If lastOpBeforeRun was not committed and the writeConcern is majority, then we will wait for this OpTime to be committed.

Today I agree. If we did not wait for write concern when both (1) lastOpAfterRun == lastOpBeforeRun and (2) we did not take a global write lock, then this would no longer be the case.

Comment by Tess Avitabile (Inactive) [ 09/May/19 ]

judah.schvimer, I think your proposal is how the code works today.

This means that if lastOpAfterRun == lastOpBeforeRun and we did not take a global write lock at all we would not wait for write concern.

I don't think this is true. If lastOpBeforeRun was not committed and the writeConcern is majority, then we will wait for this OpTime to be committed. I think we would need to take additional action to skip the wait for writeConcern if lastOpAfterRun == lastOpBeforeRun.

Comment by Judah Schvimer [ 09/May/19 ]

The proposal is that we would do the following:

  1. get the client's lastOp before running the command: lastOpBeforeRun
  2. run the command
  3. get the client's lastOp after running the command: lastOpAfterRun
  4. if lastOpAfterRun != lastOpBeforeRun, wait for write concern on lastOpAfterRun
  5. if lastOpAfterRun == lastOpBeforeRun and a global write lock was taken, bump forward the client's lastOp to the system's last optime and wait for write concern on the client's new lastOp

This means that if lastOpAfterRun == lastOpBeforeRun and we did not take a global write lock at all we would not wait for write concern.

One concern here is if the system's last optime is equal to lastOpBeforeRun and we want to wait for write concern on a successful retryable write.
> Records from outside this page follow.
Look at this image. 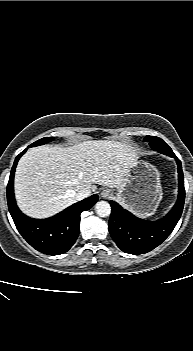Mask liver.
<instances>
[{"instance_id":"1","label":"liver","mask_w":193,"mask_h":351,"mask_svg":"<svg viewBox=\"0 0 193 351\" xmlns=\"http://www.w3.org/2000/svg\"><path fill=\"white\" fill-rule=\"evenodd\" d=\"M135 155L125 143L89 140L71 147L39 146L20 159L15 173L19 208L34 218L52 216L77 200L82 189L96 184L124 186Z\"/></svg>"}]
</instances>
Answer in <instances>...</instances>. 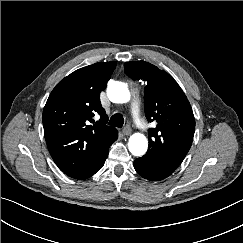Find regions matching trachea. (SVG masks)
Masks as SVG:
<instances>
[{"instance_id": "obj_1", "label": "trachea", "mask_w": 243, "mask_h": 243, "mask_svg": "<svg viewBox=\"0 0 243 243\" xmlns=\"http://www.w3.org/2000/svg\"><path fill=\"white\" fill-rule=\"evenodd\" d=\"M111 126L119 127L121 128L124 124V118L121 114H114L108 123Z\"/></svg>"}]
</instances>
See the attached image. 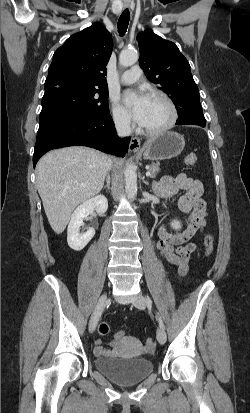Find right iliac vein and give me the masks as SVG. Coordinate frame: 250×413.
I'll return each instance as SVG.
<instances>
[{"mask_svg": "<svg viewBox=\"0 0 250 413\" xmlns=\"http://www.w3.org/2000/svg\"><path fill=\"white\" fill-rule=\"evenodd\" d=\"M108 303V297L106 294L102 295L100 299L98 300V303L94 309V312L91 316L90 322H89V331L93 332L98 324V321L102 315V312Z\"/></svg>", "mask_w": 250, "mask_h": 413, "instance_id": "right-iliac-vein-1", "label": "right iliac vein"}]
</instances>
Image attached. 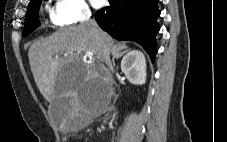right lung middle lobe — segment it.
I'll return each mask as SVG.
<instances>
[{
  "mask_svg": "<svg viewBox=\"0 0 227 142\" xmlns=\"http://www.w3.org/2000/svg\"><path fill=\"white\" fill-rule=\"evenodd\" d=\"M42 0H35L29 3L25 18L23 36L31 33L39 26L38 11Z\"/></svg>",
  "mask_w": 227,
  "mask_h": 142,
  "instance_id": "1",
  "label": "right lung middle lobe"
}]
</instances>
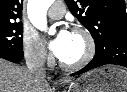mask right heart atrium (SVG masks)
I'll use <instances>...</instances> for the list:
<instances>
[{"mask_svg":"<svg viewBox=\"0 0 127 92\" xmlns=\"http://www.w3.org/2000/svg\"><path fill=\"white\" fill-rule=\"evenodd\" d=\"M23 51L27 62L33 66H43L50 61V56L45 46L35 33H24Z\"/></svg>","mask_w":127,"mask_h":92,"instance_id":"d8ad5b80","label":"right heart atrium"}]
</instances>
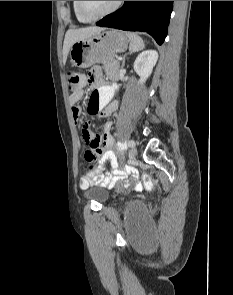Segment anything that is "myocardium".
Segmentation results:
<instances>
[{
    "label": "myocardium",
    "mask_w": 233,
    "mask_h": 295,
    "mask_svg": "<svg viewBox=\"0 0 233 295\" xmlns=\"http://www.w3.org/2000/svg\"><path fill=\"white\" fill-rule=\"evenodd\" d=\"M122 3H123V1H116L110 9H108L107 11H105L101 14H98V15H90L87 12H85V10L83 9V6H82V1H76V6H77L78 13L82 17L92 21V20H97V19L106 17L108 15H111L112 13H114L115 11H117L120 8Z\"/></svg>",
    "instance_id": "obj_1"
}]
</instances>
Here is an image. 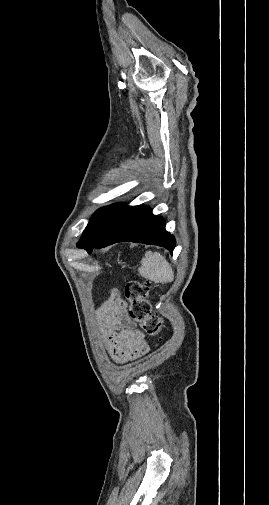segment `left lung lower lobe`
Returning a JSON list of instances; mask_svg holds the SVG:
<instances>
[{
	"label": "left lung lower lobe",
	"mask_w": 269,
	"mask_h": 505,
	"mask_svg": "<svg viewBox=\"0 0 269 505\" xmlns=\"http://www.w3.org/2000/svg\"><path fill=\"white\" fill-rule=\"evenodd\" d=\"M131 241L165 247L171 253L175 238L165 230L162 217L153 215L147 206L124 207L111 228L96 244L83 247L88 253L117 242Z\"/></svg>",
	"instance_id": "1"
}]
</instances>
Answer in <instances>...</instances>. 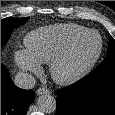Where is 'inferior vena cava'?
<instances>
[{
	"instance_id": "1",
	"label": "inferior vena cava",
	"mask_w": 115,
	"mask_h": 115,
	"mask_svg": "<svg viewBox=\"0 0 115 115\" xmlns=\"http://www.w3.org/2000/svg\"><path fill=\"white\" fill-rule=\"evenodd\" d=\"M36 80L33 75L27 72H18L14 79V84L22 89H32L35 86Z\"/></svg>"
}]
</instances>
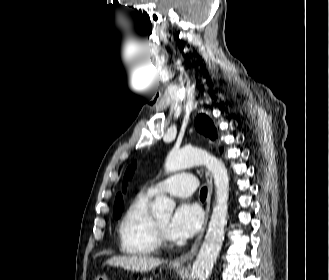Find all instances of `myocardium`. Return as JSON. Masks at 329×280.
Returning <instances> with one entry per match:
<instances>
[{
	"label": "myocardium",
	"mask_w": 329,
	"mask_h": 280,
	"mask_svg": "<svg viewBox=\"0 0 329 280\" xmlns=\"http://www.w3.org/2000/svg\"><path fill=\"white\" fill-rule=\"evenodd\" d=\"M154 232L157 245L161 246H170L172 244L169 236L163 227L158 223L156 219H154Z\"/></svg>",
	"instance_id": "f54148a6"
}]
</instances>
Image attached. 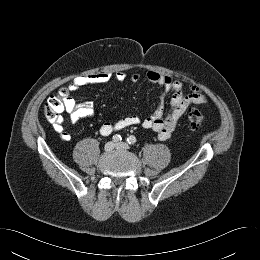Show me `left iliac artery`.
Here are the masks:
<instances>
[{
  "label": "left iliac artery",
  "instance_id": "left-iliac-artery-1",
  "mask_svg": "<svg viewBox=\"0 0 260 260\" xmlns=\"http://www.w3.org/2000/svg\"><path fill=\"white\" fill-rule=\"evenodd\" d=\"M126 141H127V143H129L130 145H133V144L136 143V137L133 136V135H131V136H129V137L127 138Z\"/></svg>",
  "mask_w": 260,
  "mask_h": 260
}]
</instances>
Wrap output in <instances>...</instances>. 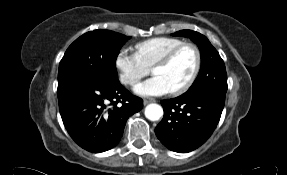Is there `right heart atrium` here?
Wrapping results in <instances>:
<instances>
[{"label":"right heart atrium","instance_id":"1","mask_svg":"<svg viewBox=\"0 0 287 175\" xmlns=\"http://www.w3.org/2000/svg\"><path fill=\"white\" fill-rule=\"evenodd\" d=\"M115 65L119 72L120 81L128 86H134L150 72V68L141 60L139 55L126 48L118 52Z\"/></svg>","mask_w":287,"mask_h":175}]
</instances>
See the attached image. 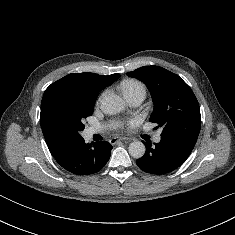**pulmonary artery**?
<instances>
[{
	"mask_svg": "<svg viewBox=\"0 0 235 235\" xmlns=\"http://www.w3.org/2000/svg\"><path fill=\"white\" fill-rule=\"evenodd\" d=\"M145 97H146V92L142 88L134 89L125 93V98L131 106L140 105L144 101ZM100 131L101 128L99 127H89L86 130V135L92 136L93 134L98 133ZM153 140L155 143H159L161 141L160 133L155 135Z\"/></svg>",
	"mask_w": 235,
	"mask_h": 235,
	"instance_id": "e3ab8cb5",
	"label": "pulmonary artery"
}]
</instances>
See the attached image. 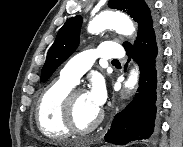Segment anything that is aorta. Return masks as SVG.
<instances>
[{"label":"aorta","instance_id":"762f6f07","mask_svg":"<svg viewBox=\"0 0 183 147\" xmlns=\"http://www.w3.org/2000/svg\"><path fill=\"white\" fill-rule=\"evenodd\" d=\"M105 29H113L123 35H132L135 32L133 22L125 14L120 12H102L95 16L88 24L87 30L90 34H98ZM138 68L131 70L125 82V88L133 89L138 82Z\"/></svg>","mask_w":183,"mask_h":147}]
</instances>
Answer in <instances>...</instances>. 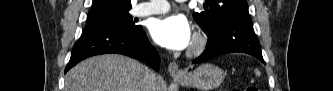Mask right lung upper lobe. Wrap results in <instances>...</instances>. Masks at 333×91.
<instances>
[{"label": "right lung upper lobe", "instance_id": "right-lung-upper-lobe-1", "mask_svg": "<svg viewBox=\"0 0 333 91\" xmlns=\"http://www.w3.org/2000/svg\"><path fill=\"white\" fill-rule=\"evenodd\" d=\"M131 7V0H94L89 19L120 14Z\"/></svg>", "mask_w": 333, "mask_h": 91}]
</instances>
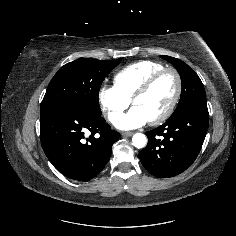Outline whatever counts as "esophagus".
Here are the masks:
<instances>
[{
    "label": "esophagus",
    "mask_w": 236,
    "mask_h": 236,
    "mask_svg": "<svg viewBox=\"0 0 236 236\" xmlns=\"http://www.w3.org/2000/svg\"><path fill=\"white\" fill-rule=\"evenodd\" d=\"M134 133L133 132H122V136H124V137H130V136H132Z\"/></svg>",
    "instance_id": "obj_1"
}]
</instances>
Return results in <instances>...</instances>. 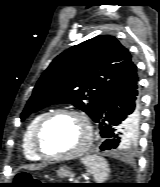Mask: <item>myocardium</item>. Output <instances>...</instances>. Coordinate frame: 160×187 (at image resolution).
<instances>
[{
	"mask_svg": "<svg viewBox=\"0 0 160 187\" xmlns=\"http://www.w3.org/2000/svg\"><path fill=\"white\" fill-rule=\"evenodd\" d=\"M59 116H74L79 118L86 129V139L84 144L77 150L70 153H51L43 147V136L46 127L51 121ZM93 142V127L89 118L81 111L74 109H60L47 113L38 123L34 132V148L36 152L45 160L58 161L77 158L85 154Z\"/></svg>",
	"mask_w": 160,
	"mask_h": 187,
	"instance_id": "myocardium-1",
	"label": "myocardium"
}]
</instances>
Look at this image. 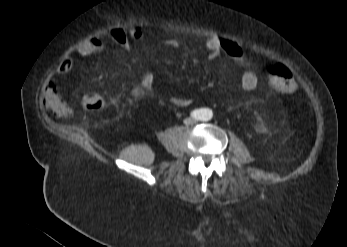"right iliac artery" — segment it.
Masks as SVG:
<instances>
[{
	"label": "right iliac artery",
	"mask_w": 347,
	"mask_h": 247,
	"mask_svg": "<svg viewBox=\"0 0 347 247\" xmlns=\"http://www.w3.org/2000/svg\"><path fill=\"white\" fill-rule=\"evenodd\" d=\"M191 116L195 119H200L202 116V111L201 110H194L191 112Z\"/></svg>",
	"instance_id": "1"
}]
</instances>
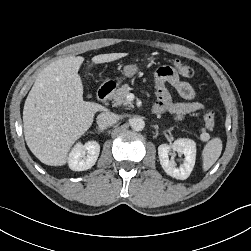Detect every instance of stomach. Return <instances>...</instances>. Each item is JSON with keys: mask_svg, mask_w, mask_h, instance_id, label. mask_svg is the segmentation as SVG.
Returning <instances> with one entry per match:
<instances>
[{"mask_svg": "<svg viewBox=\"0 0 251 251\" xmlns=\"http://www.w3.org/2000/svg\"><path fill=\"white\" fill-rule=\"evenodd\" d=\"M146 60H149V58H146ZM138 66L136 64H129L124 66L123 68V74L125 77L131 78L138 72Z\"/></svg>", "mask_w": 251, "mask_h": 251, "instance_id": "obj_1", "label": "stomach"}]
</instances>
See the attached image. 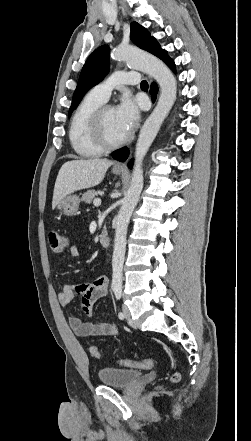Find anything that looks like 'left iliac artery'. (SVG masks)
Instances as JSON below:
<instances>
[{
	"instance_id": "left-iliac-artery-1",
	"label": "left iliac artery",
	"mask_w": 251,
	"mask_h": 441,
	"mask_svg": "<svg viewBox=\"0 0 251 441\" xmlns=\"http://www.w3.org/2000/svg\"><path fill=\"white\" fill-rule=\"evenodd\" d=\"M114 293H115V297H116V299L117 300H120V298H121V296H122V290L121 289H116L115 291H114ZM118 317H119V319H124V314L122 313V312H119L118 313Z\"/></svg>"
}]
</instances>
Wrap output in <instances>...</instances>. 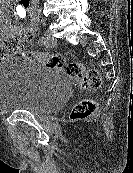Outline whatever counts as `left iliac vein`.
<instances>
[{
  "mask_svg": "<svg viewBox=\"0 0 133 173\" xmlns=\"http://www.w3.org/2000/svg\"><path fill=\"white\" fill-rule=\"evenodd\" d=\"M45 44L47 46H51V47H54L57 44V41L54 38V36H53L51 31H46L45 32Z\"/></svg>",
  "mask_w": 133,
  "mask_h": 173,
  "instance_id": "1",
  "label": "left iliac vein"
}]
</instances>
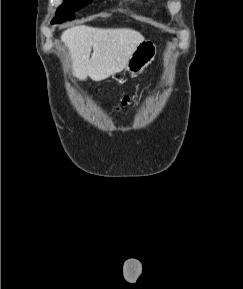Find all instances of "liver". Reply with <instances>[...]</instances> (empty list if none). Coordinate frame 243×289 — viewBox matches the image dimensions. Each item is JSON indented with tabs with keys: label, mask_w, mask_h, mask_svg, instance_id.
<instances>
[{
	"label": "liver",
	"mask_w": 243,
	"mask_h": 289,
	"mask_svg": "<svg viewBox=\"0 0 243 289\" xmlns=\"http://www.w3.org/2000/svg\"><path fill=\"white\" fill-rule=\"evenodd\" d=\"M61 40L69 50L73 75L79 80L89 76L101 81L125 69L131 54L145 39L129 28L78 25L65 30Z\"/></svg>",
	"instance_id": "obj_1"
}]
</instances>
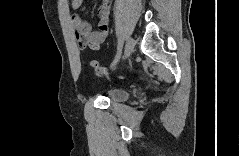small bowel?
I'll list each match as a JSON object with an SVG mask.
<instances>
[{"label": "small bowel", "mask_w": 239, "mask_h": 156, "mask_svg": "<svg viewBox=\"0 0 239 156\" xmlns=\"http://www.w3.org/2000/svg\"><path fill=\"white\" fill-rule=\"evenodd\" d=\"M71 7L74 10V13L71 15V24L78 46L81 49L87 47L99 49L100 45L103 44L108 37L109 15L112 3L106 0L98 8L99 22L97 30H93L91 24L85 21L81 16V12L85 8L83 0H73Z\"/></svg>", "instance_id": "obj_1"}]
</instances>
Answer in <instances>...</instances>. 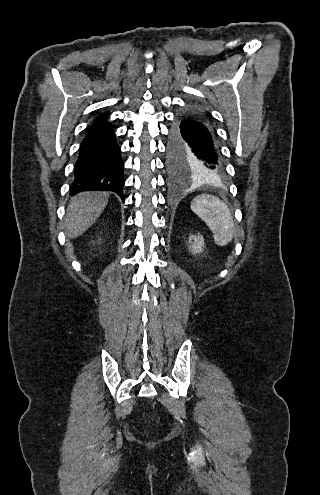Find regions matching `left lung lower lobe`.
<instances>
[{
  "mask_svg": "<svg viewBox=\"0 0 320 495\" xmlns=\"http://www.w3.org/2000/svg\"><path fill=\"white\" fill-rule=\"evenodd\" d=\"M175 125L182 129L193 149L198 152L208 170V176L213 177L225 172L226 166L217 145L215 133L206 115L190 108L176 117Z\"/></svg>",
  "mask_w": 320,
  "mask_h": 495,
  "instance_id": "left-lung-lower-lobe-1",
  "label": "left lung lower lobe"
}]
</instances>
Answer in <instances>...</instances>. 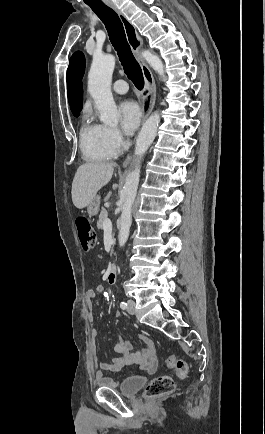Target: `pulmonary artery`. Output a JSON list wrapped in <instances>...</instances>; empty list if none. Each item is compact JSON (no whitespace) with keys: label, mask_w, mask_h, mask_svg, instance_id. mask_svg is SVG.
Returning <instances> with one entry per match:
<instances>
[{"label":"pulmonary artery","mask_w":265,"mask_h":434,"mask_svg":"<svg viewBox=\"0 0 265 434\" xmlns=\"http://www.w3.org/2000/svg\"><path fill=\"white\" fill-rule=\"evenodd\" d=\"M131 87V84L129 81H117L114 86L113 89L115 92L119 93V94H124L127 92V90H129Z\"/></svg>","instance_id":"pulmonary-artery-1"}]
</instances>
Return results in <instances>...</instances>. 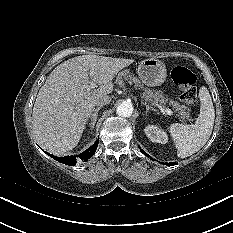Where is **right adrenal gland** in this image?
I'll list each match as a JSON object with an SVG mask.
<instances>
[{"instance_id":"right-adrenal-gland-1","label":"right adrenal gland","mask_w":233,"mask_h":233,"mask_svg":"<svg viewBox=\"0 0 233 233\" xmlns=\"http://www.w3.org/2000/svg\"><path fill=\"white\" fill-rule=\"evenodd\" d=\"M101 108H102V106L97 107V108L91 113V115H90V117H89V118L91 119L90 125H91L92 128L95 126V123H96V121H97L98 112H99V110H100Z\"/></svg>"}]
</instances>
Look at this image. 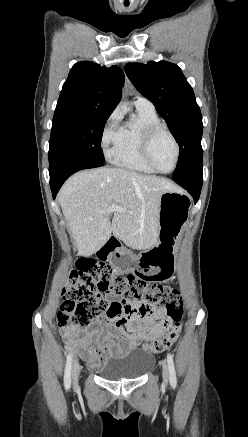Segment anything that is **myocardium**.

An addendum to the above would be to track when we've set the client's lastOp explicitly in the current operation and wait for write concern no matter what in that case.

Alternatively, we could just not wait for write concern if lastOpAfterRun == lastOpBeforeRun, the global write lock was not taken, and lastOpAfterRun's term doesn't match the current term.

Comment by Tess Avitabile (Inactive) [ 09/May/19 ]

I'm confused about the proposed solution. My understanding is that we would only wait for writeConcern if the command took a write lock, and that we would have retryable writes push the client OpTime forward when retrying a successful operation. However, I don't see how this would ensure we wait for writeConcern on retryable writes when retrying a successful operation, since they do not take write locks. judah.schvimer, can you clarify this?

Comment by Charlie Swanson [ 08/May/19 ]

This ticket may have just become a priority for the query team. As part of adding $merge, the drivers team is interested to see if we can update the server's contract so that all aggregates accept both readConcern and writeConcern. This will allow both server and drivers to remove some special-casing for the $out stage, and avoid adding some new special-casing for $merge. If we allow every aggregate to accept a writeConcern, we don't want the read-only aggregates to wait for the previous operation's write concern.

Based on this ticket it sounds like there are no known problems with implementing this, and the code changes look relatively straightforward. Would anyone mind if the query team took this on and sent to replication for review? Please let me know if you foresee any problems.

cc tess.avitabile, jeff.yemin and behackett.

Comment by Andy Schwerin [ 08/Mar/18 ]

judah.schvimer, could you clarify the description and summary a little. It fooled milkie and I.

Comment by Eric Milkie [ 07/Mar/18 ]

SGTM

Comment by Judah Schvimer [ 07/Mar/18 ]

The GlobalLockAcquisionTracker added in SERVER-27067, still tracks when we attempt to take a global lock, which shows when we attempt to do a write. SERVER-27067 assumes that no-op writes always attempt to take a global lock. Things like retryable writes that break that contract, need to set the client optime themselves.

Comment by Eric Milkie [ 07/Mar/18 ]

How are you going to tell the difference between "a parse error that should do no waiting" and "a no-op write that should wait"? For example, a non-parse error for which we still need to wait would be a duplicate key error; we need to wait in order to ensure the client can do a subsequent read and see the data that caused the duplicate key error.